1. Chapter 1: Things are weird

The Shaman King Documentary

-------------------------------------------------------------------------------------------------------------------------------

Sho: Okay Shaman King fans, My name's Sho Ryunosuke, and my name means Victory Dragon!

Anna: Who cares! Shut up and give me 100 pushups!

Sho: TT

Manta: Uh…Anna, aren't you being a little harsh?

Anna: SHUT UP SHORTY! 200 pushups!

Manta: TT

Yoh: Awww… Anna…

Anna: NO BACKSASS! 300 pushups!

Yoh: TT

And so it continues.

-------------------------------------------------------------------------------------------------------------------------------

Yoh's house

-------------------------------------------------------------------------------------------------------------------------------

Narrator: "So here we are, at the shaman onsen, here's the Shaman King himself at 7:00 AM, let's observe his behavior"

Yoh: drinking from the milk carton, looks down and sees Sho with the camera "Hey, what's up Sho?"

Narrator (Sho): "Shhhhh! I'm not here!"

Yoh: Looking confused "You're not?"

Sho: "No!"

Yoh: "Where are you then?"

Sho: "sigh Forget it, just ignore me for the time being, got it?"

Yoh: "Okay"

Sho: "Good"

Yoh: Continues drinking from the milk carton then reaches for the cereal "Mmmmmm…Lucky Charms…"puts some milk in mouth, then some cereal, and gargles it before swallowing.

Sho: "As you can see, the Shaman King has very strange eating habits."

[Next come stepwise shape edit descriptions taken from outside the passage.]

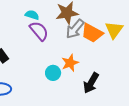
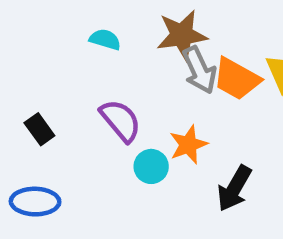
gray arrow: (75, 29) -> (199, 70), turned -65
purple semicircle: (39, 31) -> (120, 120), moved

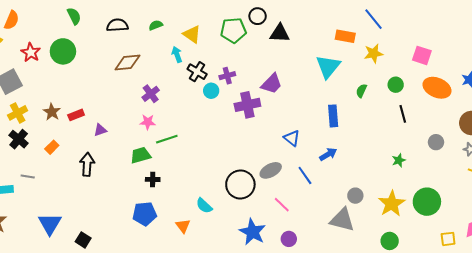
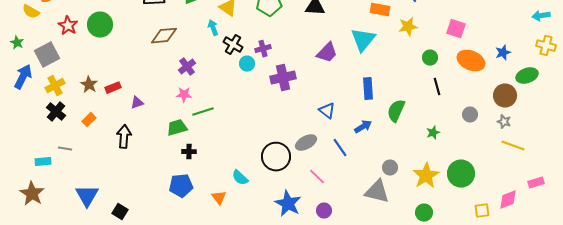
purple trapezoid: (272, 84) -> (327, 53), moved
green semicircle: (361, 91) -> (396, 111), moved, size x1.6

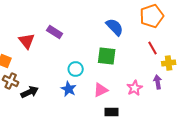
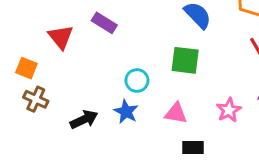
pink triangle: (101, 90) -> (176, 113), turned 35
black arrow: (30, 92) -> (84, 119), moved

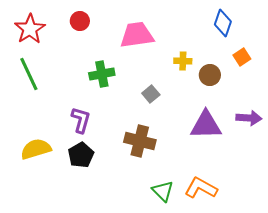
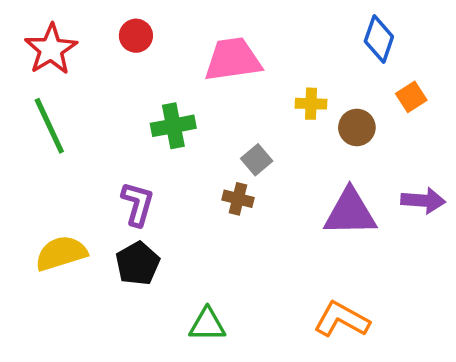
brown cross: (140, 141) -> (238, 199), moved, size x0.6
green triangle: (163, 191) -> (207, 325), moved, turned -45

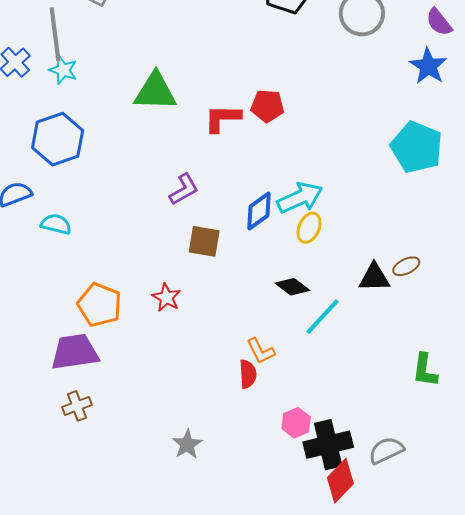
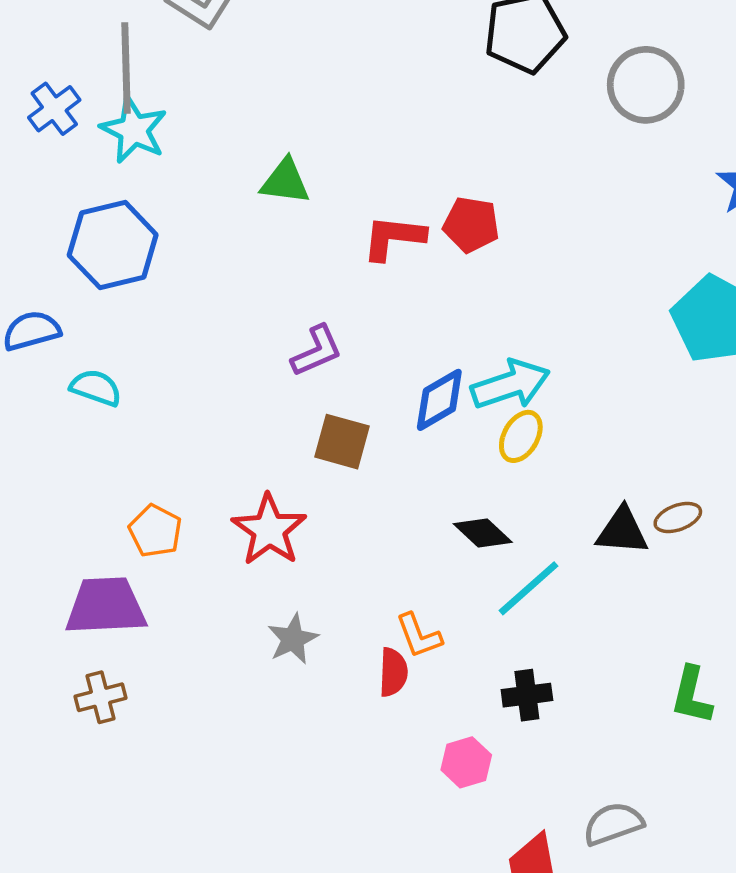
cyan star: (63, 70) -> (134, 130), size x1.4
green triangle: (155, 92) -> (285, 182), size x0.7
red star: (166, 297) -> (269, 530), size x1.5
orange pentagon: (99, 305) -> (155, 531), size x0.7
gray star: (187, 444) -> (293, 639), moved
black cross: (328, 445) -> (527, 695), moved, size x0.6

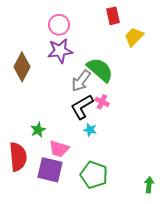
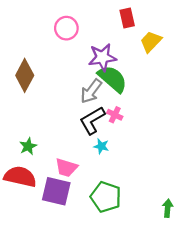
purple star: (60, 51) -> (102, 57), moved
green star: (38, 130) -> (28, 146), moved
red semicircle: (18, 157) -> (20, 177), turned -72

----------------------------------------------------------------------------------------------------------------------------------------

Anna's room (Yes, Sho is insane)

-----------------------------------------------------------------------------------------------------------------------------------------

Sho: Sneaks into her room very carefully, so carefully in fact, that he only ran into one death-trap "hff..hff.." Arrives just in time to see Anna sleeping like a baby cuddling with a big, soft teddy bear (awww…so cute.), talking in her sleep "This is the forbidden room of Anna, the evil, sadistic fiancé to the Shaman King, notice how deep down, she's soft enough to cuddle with a teddy bear."

Anna: "Shut up Yoh! 2000 push-ups! You can't talk to me that way! Isn't that right teddy?"

Sho: Sweatdrops "Okay, soft enough to cuddle with a teddy bear is as far as she'll go."

Anna: "Make me breakfast Ryu! And you Sho, stop coming here early in the morning!"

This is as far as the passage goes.